少子化対策の一つとして、東京都が、健康な女性が卵子凍結をする費用への助成案を決定しました。妊娠・出産を望みつつ、健康な卵子が多い年代に環境が整わない女性を支える目的で、すでに社員を独自に支援している企業も出てきています。都は、新年度予算案に関連費用1億円を計上しています。助成制度の正式な開始に向けた需要調査という名目で、1人あたり最大30万円を年間200~300人程度に支払うことを想定しています。都民を対象とし、婚姻の有無は問いません。需要などをみて、2024年度以降の本格実施を検討するとしています。
女性は、30代後半から卵子の数の急減や質の低下などで妊娠しにくくなります。数が減ったり老化したりする前に卵子を採取して保存し、出産・育児の環境が整った時期に体外受精などで妊娠をめざすのが卵子凍結の目的です。これまで、がん患者などの治療に際して、将来の妊孕性温存のための医学的卵子凍結が実施されていますが、今回の東京都の卵子凍結はnon-medicalと呼ばれています。
卵子凍結は保険適用外のため、全額が自費負担となります。そのため採卵に50万円前後の費用がかかります。凍結卵子を用いた体外受精も保険適用外のため、妊娠までさらに費用がかかることになります。経済的な問題で諦める人もいるため、負担を軽減すれば、20代から卵子凍結を選択肢の一つとして考えられるとして、東京都は少子化対策としての意義を強調しています。健康な女性が将来のために卵子を凍結しておく動きは、欧米では広がっています。
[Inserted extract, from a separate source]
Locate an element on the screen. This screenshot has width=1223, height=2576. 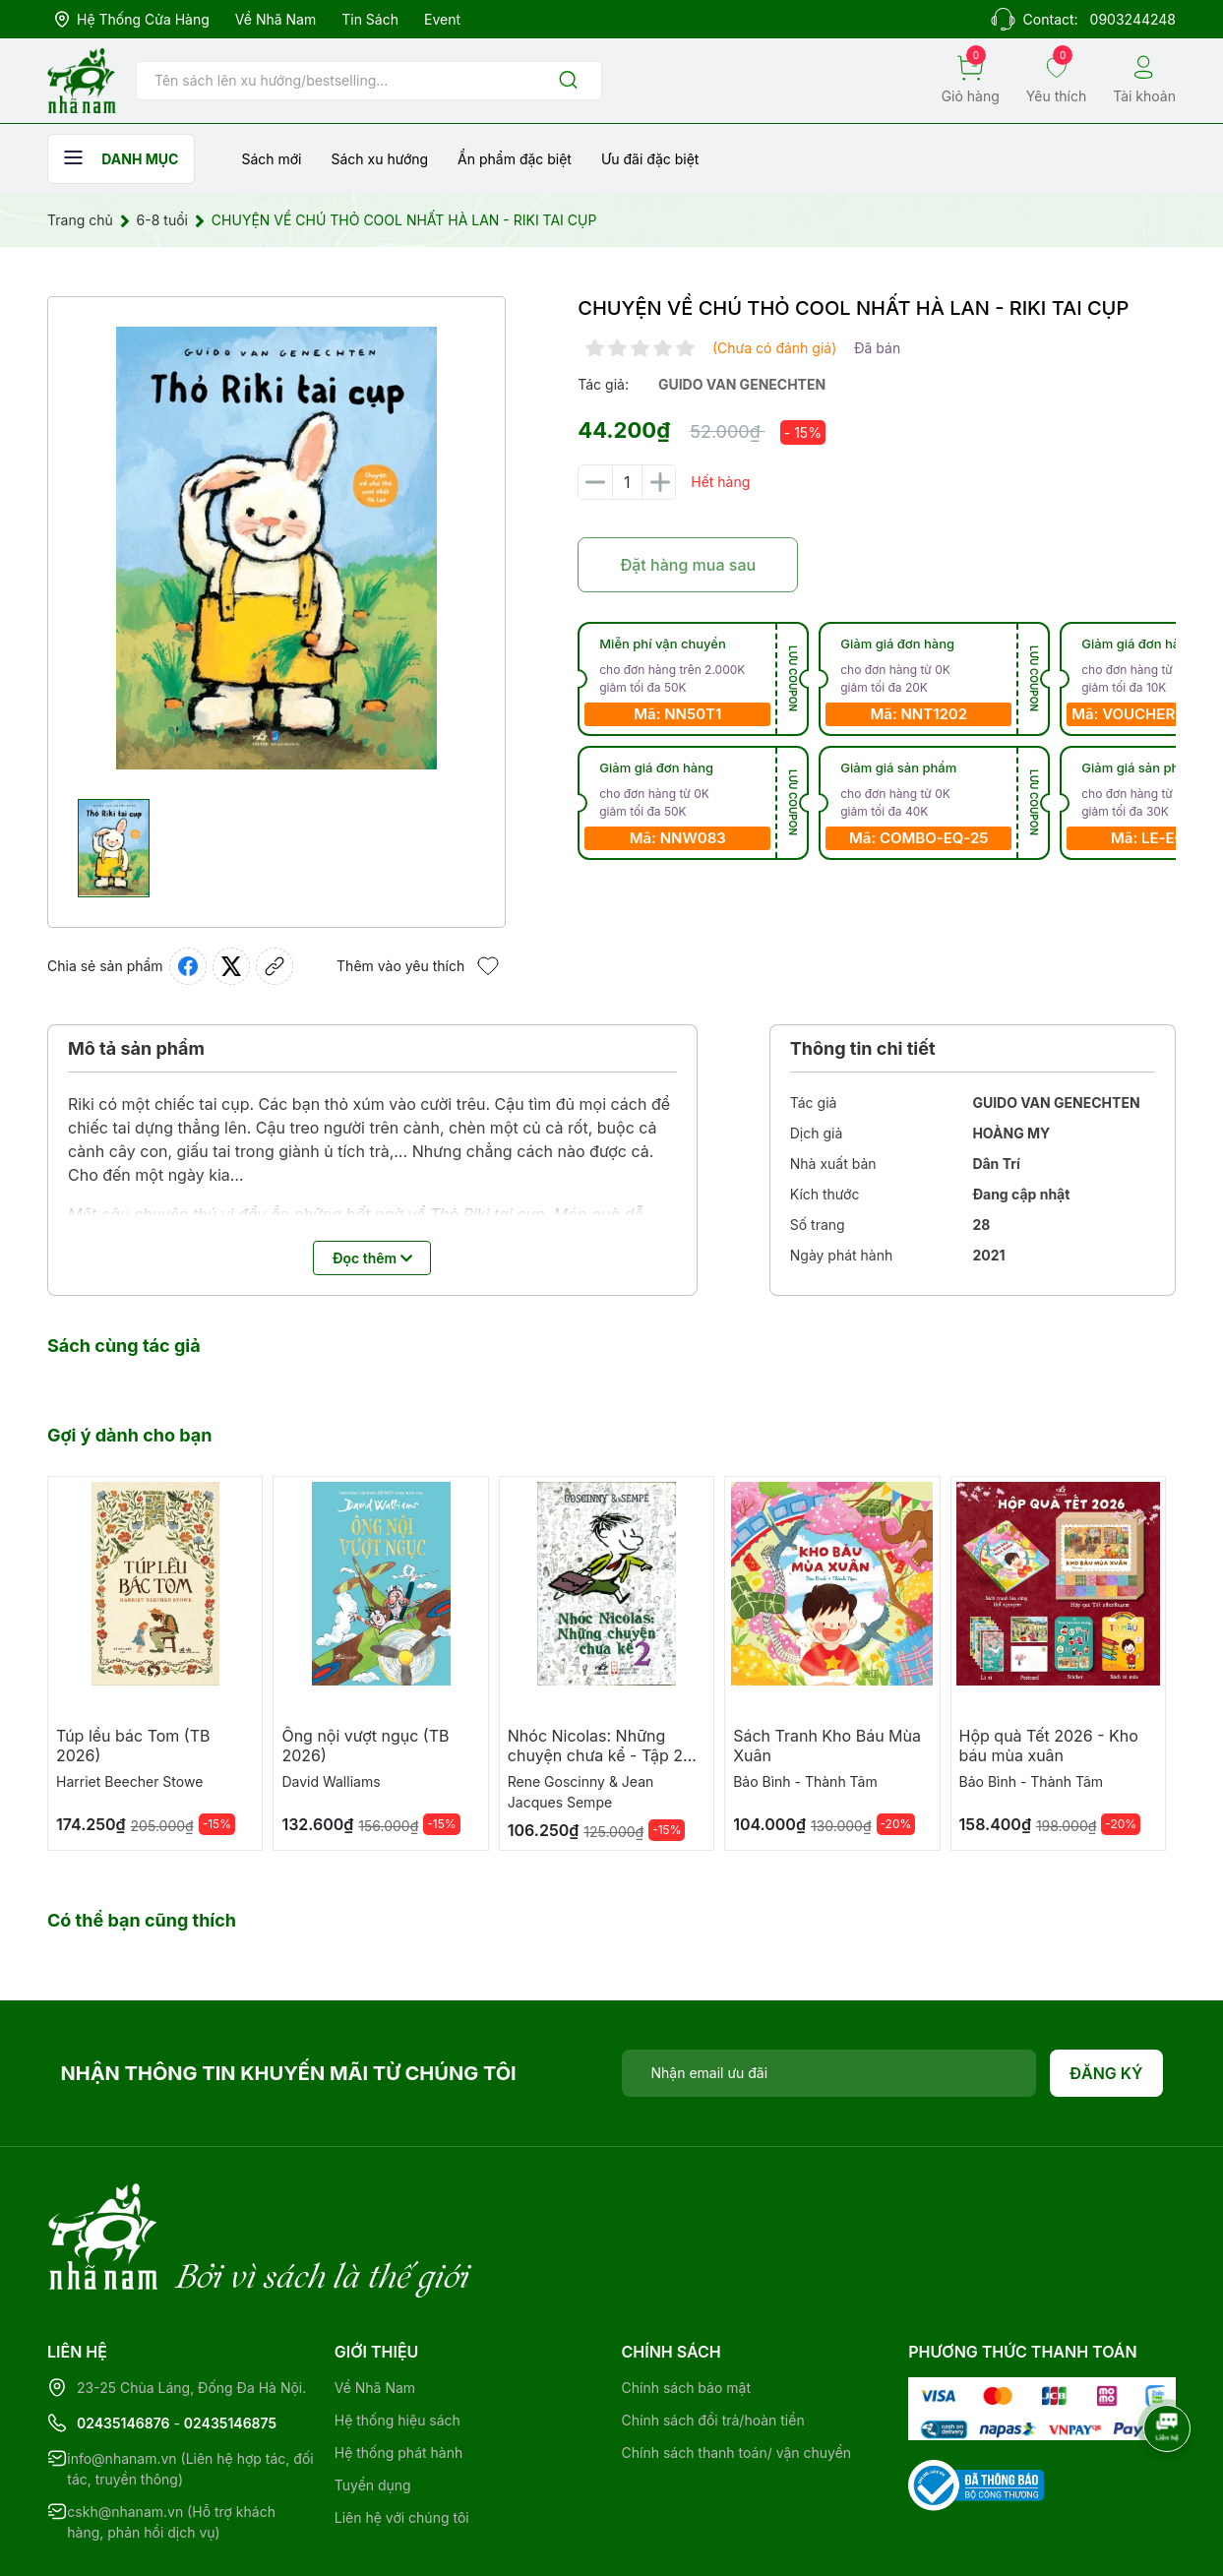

米国の学会が示す見解でも、女性の選択肢を増やし、生殖の自律性を高め、社会的平等を促進する可能性があるとしています。しかし、有効性と長期的な影響に関しては不確実性が残るとも指摘しています。年齢が高い人への卵子凍結は、妊娠への過剰な期待を与える可能性があります。
海外のこれまでのnon-medicalな卵子凍結のデータによれば、実際に妊娠のため使用された卵子は1割前後でしかないこと、卵子凍結をした全女性のうち約20%しか妊娠していないことを考えれば、全ての女性が妊娠できる訳ではないことを認識すべきです。企業が卵子凍結のための特別休暇を作ったり、費用の補助をすることの意義は大きいと思われますが、地方自治体が少子化対策の一つとして税金を使って実施することには疑問を投げかける人も多いのではないでしょうか。いずれにしても卵子凍結のメリット・デメリットを自ら判断した上で、実施するのであれば35歳未満で凍結することが望ましいと思われます。